## Task
Write out the entries below exactly, starting at the first line and stopping after the line that contains "salad is good"; skip all pictures.

───

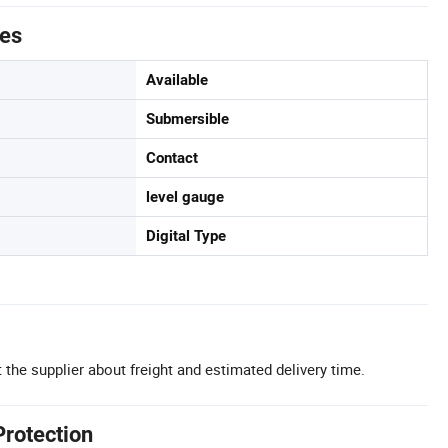
tes
Available
Submersible
Contact
level gauge
Digital Type
 the supplier about freight and estimated delivery time.
Protection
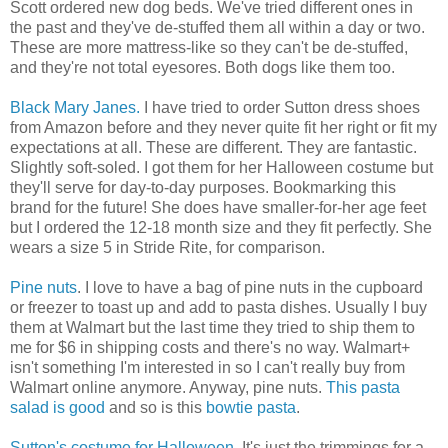
Scott ordered new dog beds. We've tried different ones in
the past and they've de-stuffed them all within a day or two.
These are more mattress-like so they can't be de-stuffed,
and they're not total eyesores. Both dogs like them too.
Black Mary Janes.
I have tried to order Sutton dress shoes
from Amazon before and they never quite fit her right or fit my
expectations at all. These are different. They are fantastic.
Slightly soft-soled. I got them for her Halloween costume but
they'll serve for day-to-day purposes. Bookmarking this
brand for the future! She does have smaller-for-her age feet
but I ordered the 12-18 month size and they fit perfectly. She
wears a size 5 in Stride Rite, for comparison.
Pine nuts
. I love to have a bag of pine nuts in the cupboard
or freezer to toast up and add to pasta dishes. Usually I buy
them at Walmart but the last time they tried to ship them to
me for $6 in shipping costs and there's no way. Walmart+
isn't something I'm interested in so I can't really buy from
Walmart online anymore. Anyway, pine nuts.
This pasta
salad is good
and so is this
bowtie pasta
.
Sutton's costume for Halloween.
It's just the trimmings for a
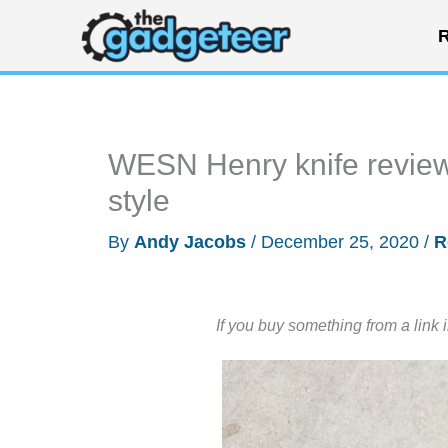
Skip
R
to
content
WESN Henry knife review 
style
By
Andy Jacobs
/
December 25, 2020
/
R
If you buy something from a link 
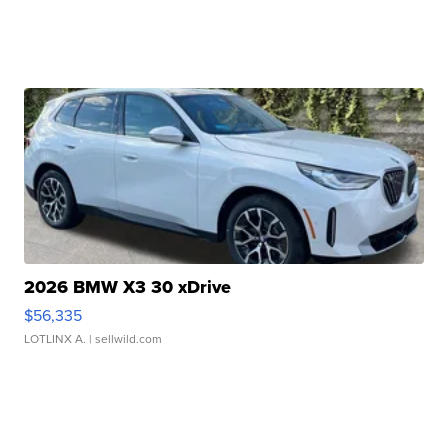
2026 BMW X3 30 xDrive
$56,335
LOTLINX A.
| sellwild.com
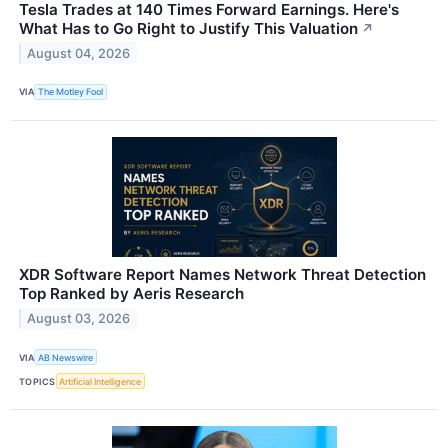
Tesla Trades at 140 Times Forward Earnings. Here's
What Has to Go Right to Justify This Valuation
↗
August 04, 2026
VIA
The Motley Fool
XDR Software Report Names Network Threat Detection
Top Ranked by Aeris Research
August 03, 2026
VIA
AB Newswire
TOPICS
Artificial Intelligence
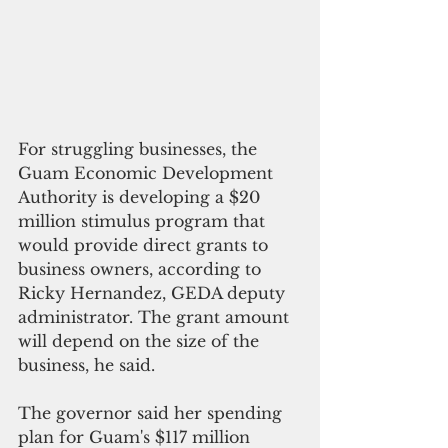
For struggling businesses, the 
Guam Economic Development 
Authority is developing a $20 
million stimulus program that 
would provide direct grants to 
business owners, according to 
Ricky Hernandez, GEDA deputy 
administrator. The grant amount 
will depend on the size of the 
business, he said.
The governor said her spending 
plan for Guam's $117 million 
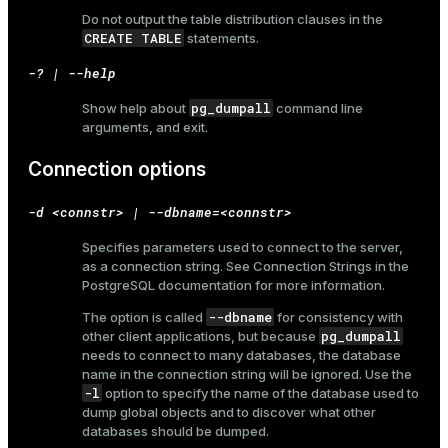
Do not output the table distribution clauses in the
CREATE TABLE
statements.
-? | --help
pg_dumpall
Show help about
command line
arguments, and exit.
Connection options
-d <connstr> | --dbname=<connstr>
Specifies parameters used to connect to the server,
as a connection string. See
Connection Strings
in the
PostgreSQL documentation for more information.
--dbname
The option is called
for consistency with
pg_dumpall
other client applications, but because
needs to connect to many databases, the database
name in the connection string will be ignored. Use the
-l
option to specify the name of the database used to
dump global objects and to discover what other
databases should be dumped.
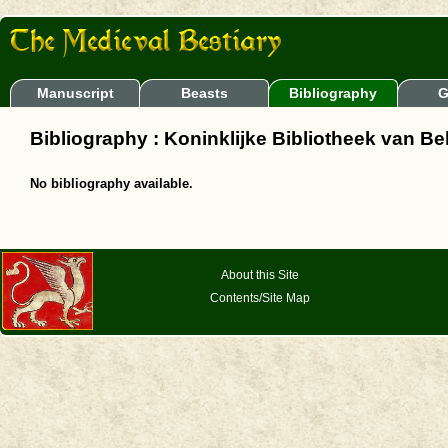
Manuscript
Beasts
Bibliography
G
Bibliography : Koninklijke Bibliotheek van Be
No bibliography available.
About this Site
Contents/Site Map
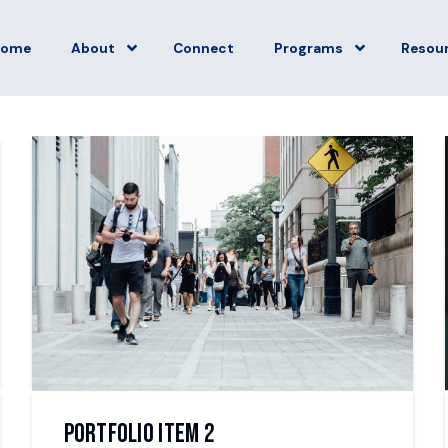
Home
About
Connect
Programs
Resou
Portfolio Item 2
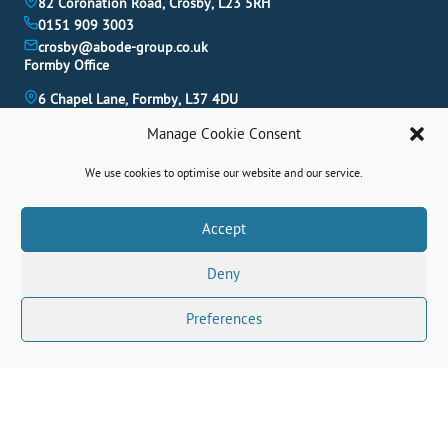
82 Coronation Road, Crosby, L23 5RH
0151 909 3003
crosby@abode-group.co.uk
Formby Office
6 Chapel Lane, Formby, L37 4DU
01704 827 402
Manage Cookie Consent
formby@abode-group.co.uk
Allerton Office
We use cookies to optimise our website and our service.
4-6 Allerton Road, Liverpool, L18 1LN
0151 601 3003
Book A Valuation
Accept
allerton@abode-group.co.uk
Deny
Contact Us
Get The Latest Properties Fast!
Preferences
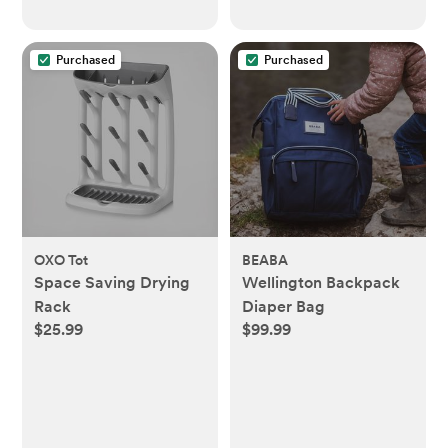
Purchased
Purchased
OXO Tot
BEABA
Space Saving Drying
Wellington Backpack
Rack
Diaper Bag
$25.99
$99.99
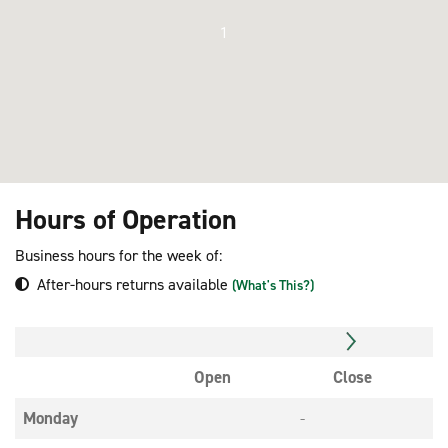
1
Hours of Operation
Business hours for the week of:
After-hours returns available
(What's This?)
Open
Close
Monday
-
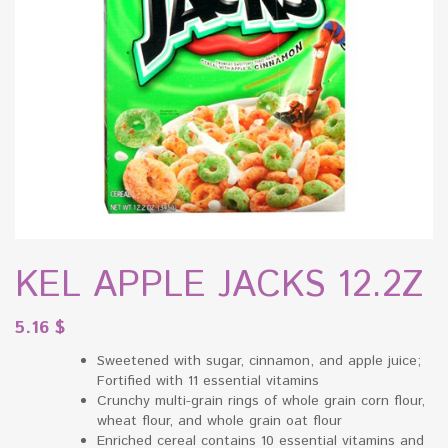
KEL APPLE JACKS 12.2Z
5.16
$
Sweetened with sugar, cinnamon, and apple juice;
Fortified with 11 essential vitamins
Crunchy multi-grain rings of whole grain corn flour,
wheat flour, and whole grain oat flour
Enriched cereal contains 10 essential vitamins and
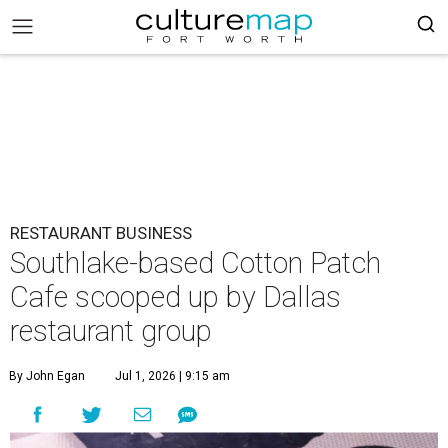
RESTAURANT BUSINESS
Southlake-based Cotton Patch
Cafe scooped up by Dallas
restaurant group
By John Egan
Jul 1, 2026 | 9:15 am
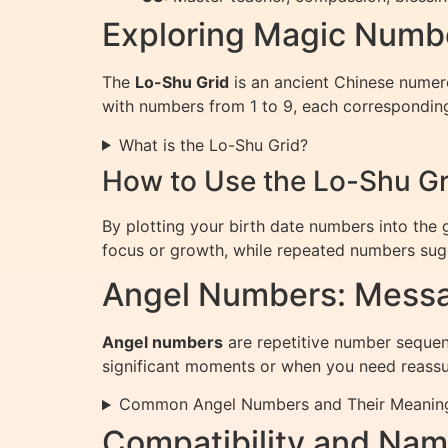
Exploring Magic Numbe
The
Lo-Shu Grid
is an ancient Chinese numerol
with numbers from 1 to 9, each corresponding 
What is the Lo-Shu Grid?
How to Use the Lo-Shu Gr
By plotting your birth date numbers into the 
focus or growth, while repeated numbers sugg
Angel Numbers: Messa
Angel numbers
are repetitive number sequenc
significant moments or when you need reassu
Common Angel Numbers and Their Meanin
Compatibility and Na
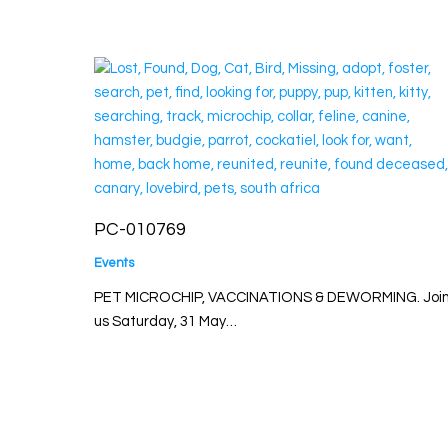
PC-010769
Events
PET MICROCHIP, VACCINATIONS & DEWORMING. Joi
us Saturday, 31 May…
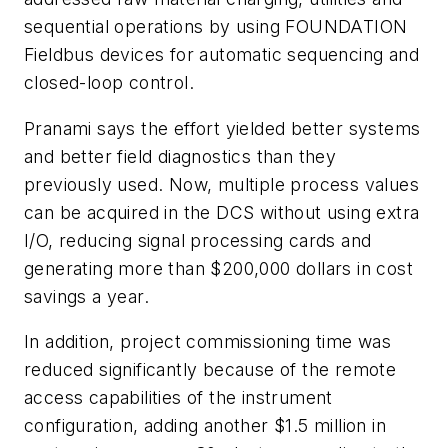
sequential operations by using FOUNDATION
Fieldbus devices for automatic sequencing and
closed-loop control.
Pranami says the effort yielded better systems
and better field diagnostics than they
previously used. Now, multiple process values
can be acquired in the DCS without using extra
I/O, reducing signal processing cards and
generating more than $200,000 dollars in cost
savings a year.
In addition, project commissioning time was
reduced significantly because of the remote
access capabilities of the instrument
configuration, adding another $1.5 million in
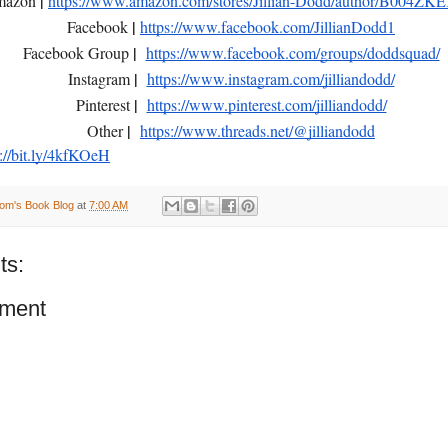
|
mazon
https://www.amazon.com/stores/Jillian-Dodd/author/B004Z
|
Facebook
https://www.facebook.com/JillianDodd1
|
Facebook Group
https://www.facebook.com/groups/doddsquad/
|
Instagram
https://www.instagram.com/jilliandodd/
|
Pinterest
https://www.pinterest.com/jilliandodd/
|
Other
https://www.threads.net/@jilliandodd
s://bit.ly/4kfKOeH
om's Book Blog
at
7:00 AM
ts:
ment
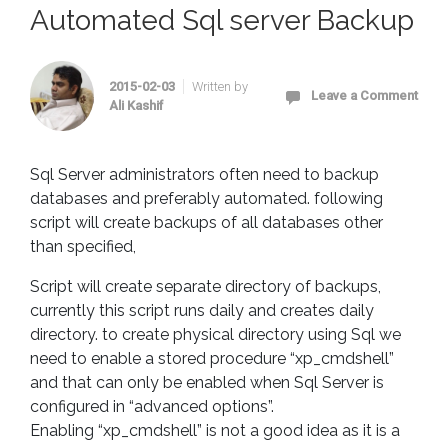
Automated Sql server Backup
2015-02-03
Written by
Leave a Comment
Ali Kashif
Sql Server administrators often need to backup
databases and preferably automated. following
script will create backups of all databases other
than specified,
Script will create separate directory of backups,
currently this script runs daily and creates daily
directory. to create physical directory using Sql we
need to enable a stored procedure “xp_cmdshell”
and that can only be enabled when Sql Server is
configured in “advanced options”.
Enabling “xp_cmdshell” is not a good idea as it is a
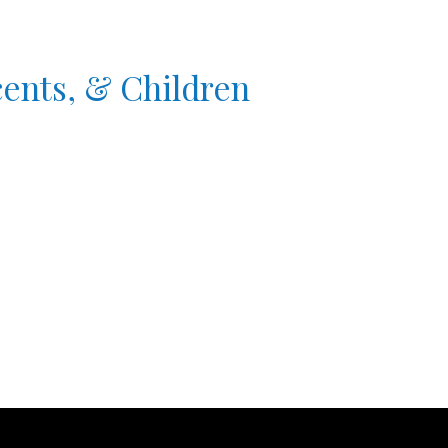
cents, & Children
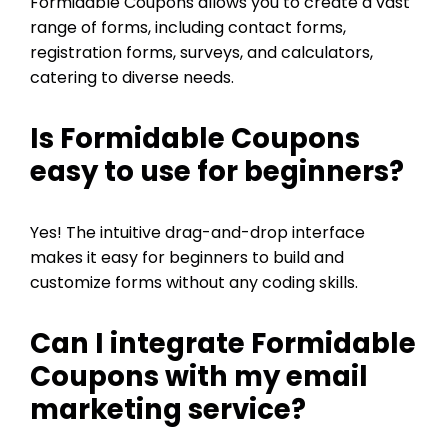
Formidable Coupons allows you to create a vast
range of forms, including contact forms,
registration forms, surveys, and calculators,
catering to diverse needs.
Is Formidable Coupons
easy to use for beginners?
Yes! The intuitive drag-and-drop interface
makes it easy for beginners to build and
customize forms without any coding skills.
Can I integrate Formidable
Coupons with my email
marketing service?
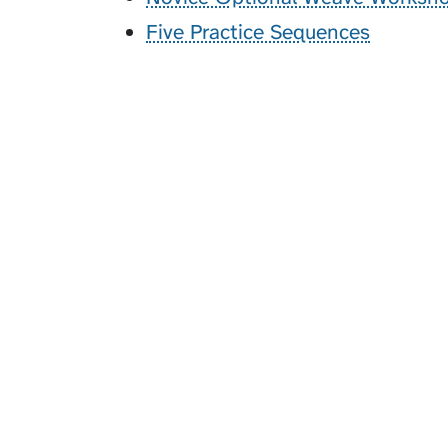
Five Practice Sequences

───

## Solution to this task
tes
Available
Submersible
Contact
level gauge
Digital Type
 the supplier about freight and estimated delivery time.
Protection
Scott ordered new dog beds. We've tried different ones in
the past and they've de-stuffed them all within a day or two.
These are more mattress-like so they can't be de-stuffed,
and they're not total eyesores. Both dogs like them too.
Black Mary Janes.
I have tried to order Sutton dress shoes
from Amazon before and they never quite fit her right or fit my
expectations at all. These are different. They are fantastic.
Slightly soft-soled. I got them for her Halloween costume but
they'll serve for day-to-day purposes. Bookmarking this
brand for the future! She does have smaller-for-her age feet
but I ordered the 12-18 month size and they fit perfectly. She
wears a size 5 in Stride Rite, for comparison.
Pine nuts
. I love to have a bag of pine nuts in the cupboard
or freezer to toast up and add to pasta dishes. Usually I buy
them at Walmart but the last time they tried to ship them to
me for $6 in shipping costs and there's no way. Walmart+
isn't something I'm interested in so I can't really buy from
Walmart online anymore. Anyway, pine nuts.
This pasta
salad is good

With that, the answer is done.